Ces dernières semaines, les escarmouches se sont multipliées. Sanctions de dirigeants chinois par les Etats-Unis en condamnation de la violente répression des Ouïgours ; grave violation de l’espace aérien de Taïwan par la Chine alors que l’île venait de signer un accord de coopération de sécurité renforcée avec les Américains ; reprise des tensions entre l’Ukraine et la Russie dans le Donbass ; enlèvement brutal, par la Biélorussie, d’un journaliste d’opposition par le détournement d’un avion de ligne au nez et à la barbe des Européens.

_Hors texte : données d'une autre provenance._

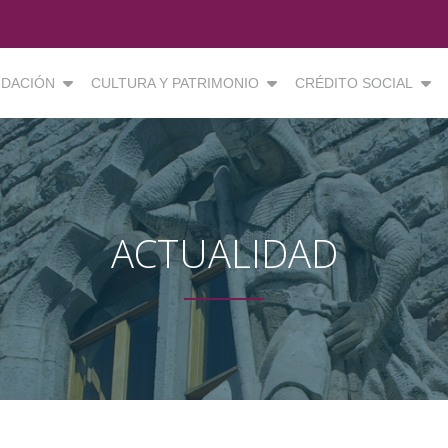
DACIÓN
CULTURA Y PATRIMONIO
CRÉDITO SOCIAL
ACTUALIDAD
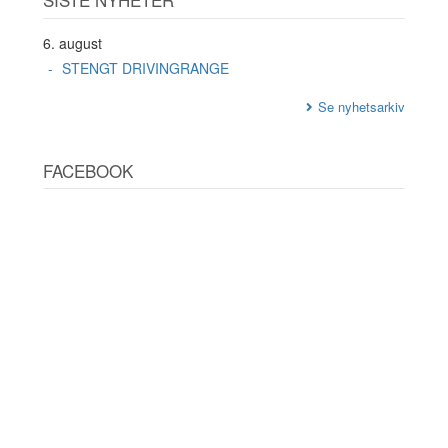
6. august
STENGT DRIVINGRANGE
Se nyhetsarkiv
FACEBOOK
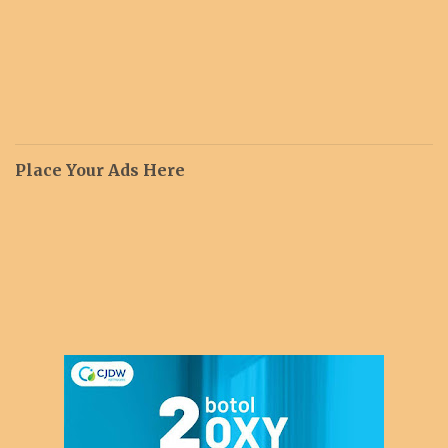
Place Your Ads Here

Bloc contre bloc, ce sont deux visions du monde, deux formes de régime politique aux intérêts irréconciliables qui s’affrontent. Il est désormais loin le temps où le camp occidental, dans la foulée de la chute du Mur, décrétait naïvement « la fin de l’histoire » et l’avènement, tôt ou tard, de la démocratie dans le sillage de l’économie libérale. Aujourd’hui, les Etats-Unis et leurs alliés sont forcés de constater que l’Etat de droit, loin d’être majoritaire dans le monde, est contesté, voire rejeté par l’influence grandissante des pays illibéraux.

C’est Joe Biden qui le premier a sonné le tocsin en février : « Les démocraties sont attaquées », a-t-il alerté avant d’assurer à ses alliés que « l’Amérique est de retour ». Il a enfoncé le clou, ce 6 juin, dans une tribune au « Washington Post », quelques jours avant sa rencontre avec Vladimir Poutine, prévue le 16 juin : « Il n’y aura aucun doute sur la résolution des Etats-Unis à défendre nos valeurs démocratiques », affirme-t-il, en promettant de consolider ses « alliances » face aux menaces croissantes de Moscou et Pékin.

Ces déclarations ne sont pas que de façade. Car les pays occidentaux sont désormais agressés sur leur propre terrain, comme on l’a vu avec la grave ingérence de hackers russes dans le scrutin américain de 2016. Attaques informatiques et cyberguerre, infiltration des institutions, campagne d’intoxication et de fake news : la Russie comme la Chine utilisent toutes les techniques modernes de déstabilisation, qui n’excluent en rien les bonnes vieilles méthodes criminelles comme les tentatives d’empoisonnement d’opposants russes en Europe.

En France, l’influence russe s’exerce via des médias complaisants et des relais politiques dont nombre font le jeu de l’extrême droite. La nouvelle guerre froide doit être prise au sérieux car elle se joue désormais à domicile : contre les espions qui viennent du froid, les armes de la démocratie que sont la liberté d’expression, le pouvoir de la presse et le soutien aux opposants des régimes autoritaires sont plus importantes que jamais.